In traditional markets, the majority of market data revenue is generated by real-time transaction data, largely due to the high turnover on exchanges. Total Transaction Value (TTV) aligns closely with this model, as it reflects the volume of transactions that oracles facilitate. In contrast, Total Value Secured (TVS) is more akin to assets under management, where the data that matters most tends to be index-based and formulaic. Given the current state of crypto markets, where mature index products are not yet prevalent, evaluating oracles based on TTV provides a more accurate reflection of their performance and revenue potential. Focusing on TTV allows Pyth to measure how much transaction volume its oracle drives, which is a more relevant metric in a fast-moving market like crypto.

Q10. With derivatives markets booming, how do you see Pyth playing a role in delivering real-time data that drives the growth of these financial instruments?

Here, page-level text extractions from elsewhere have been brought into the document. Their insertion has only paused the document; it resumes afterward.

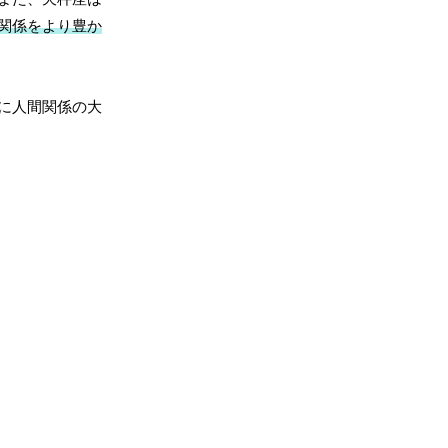
関係をより豊か
に人間関係の大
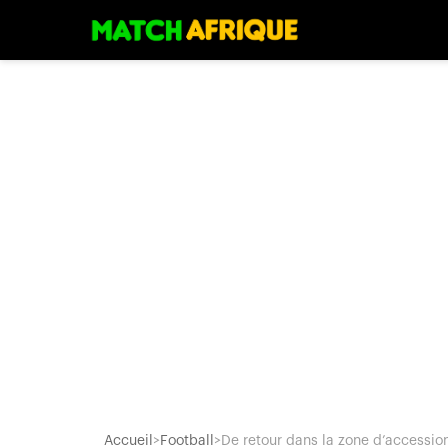
Accueil
>
Football
>
De retour dans la zone d’accession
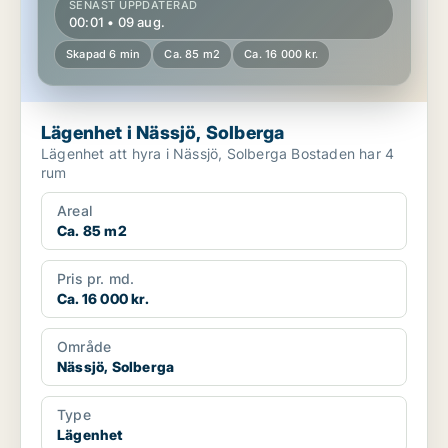
SENAST UPPDATERAD
00:01 • 09 aug.
Skapad 6 min
Ca. 85 m2
Ca. 16 000 kr.
Lägenhet i Nässjö, Solberga
Lägenhet att hyra i Nässjö, Solberga Bostaden har 4
rum
Areal
Ca. 85 m2
Pris pr. md.
Ca. 16 000 kr.
Område
Nässjö, Solberga
Type
Lägenhet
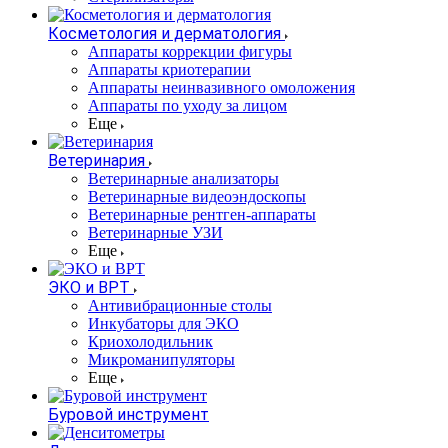
Косметология и дерматология
Аппараты коррекции фигуры
Аппараты криотерапии
Аппараты неинвазивного омоложения
Аппараты по уходу за лицом
Еще
Ветеринария
Ветеринарные анализаторы
Ветеринарные видеоэндоскопы
Ветеринарные рентген-аппараты
Ветеринарные УЗИ
Еще
ЭКО и ВРТ
Антивибрационные столы
Инкубаторы для ЭКО
Криохолодильник
Микроманипуляторы
Еще
Буровой инструмент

On-chain derivatives volumes have surged over the past year, growing from 1% to 8% of Binance’s perpetuals volume, and Pyth is securing around 65% of all on-chain derivatives DEXs. To date, Pyth has played a critical role in this growth by providing real-time, accurate price data that is essential for derivatives trading. The network focuses on expanding the range of supported symbols, reducing latency, and ensuring data accuracy to meet the high demands of this market. Additionally, the introduction of Oracle Incentive Systems (OIS) further enhances the precision and economic security of Pyth’s data, offering application builders even greater reliability for derivatives trading.

Q11. In terms of the frequency of oracle price updates, what advancements or strategies does Pyth employ to ensure the most accurate and timely data for traders?

Pyth’s architecture is designed to eliminate unnecessary costs and latencies, ensuring the fastest and most accurate data delivery. One key strategy is having data providers—such as trading firms and exchanges—submit their data directly to Pyth, bypassing traditional data aggregators. This direct submission not only reduces the time and cost associated with middlemen, but also guarantees the integrity of the data, maintaining a clear chain of ownership. In contrast to models where using aggregated data can sometimes violate terms of service, Pyth’s approach incentivizes publishers to submit data free from restrictions, making it publicly available and blockchain-ready in real time.

Q12. Looking ahead, what are Pyth’s long-term goals in terms of expanding its real-time data offerings, and how do you envision its role evolving in transforming the financial data ecosystem through partnerships like the one with OpenBB?

Pyth’s long-term vision is to scale its real-time data offerings to encompass tens of thousands, or even hundreds of thousands, of data symbols, with even greater precision than what is available today. While certain asset categories are particularly suited to DeFi applications, Pyth is eager to expand its coverage across a broad range of assets, including equities, FX, interest rates, and commodities. Currently, of the 500 symbols available, 75 fall within the real-world assets (RWA) category, and we see significant potential to grow this even more in the future. Through partnerships like OpenBB, Pyth is revolutionizing the financial data ecosystem by delivering broader, faster, and more inclusive access to real-time data. This approach empowers a global audience—from institutional investors to everyday traders—with the tools to make smarter, data-driven decisions. In this way, Pyth is driving innovation and participation across all levels of the market.

Conclusion

As Michael Cahill highlighted, Pyth Network’s collaboration with OpenBB is revolutionizing access to real-time market data, offering non-institutional investors tools that were once the exclusive domain of large institutions. By providing institutional-grade data at low cost and ensuring seamless accessibility across platforms, Pyth is at the forefront of a financial data revolution. With a shared commitment to breaking down traditional barriers, Pyth and OpenBB are empowering traders and investors globally, shaping a future where advanced data-driven strategies are within reach for all.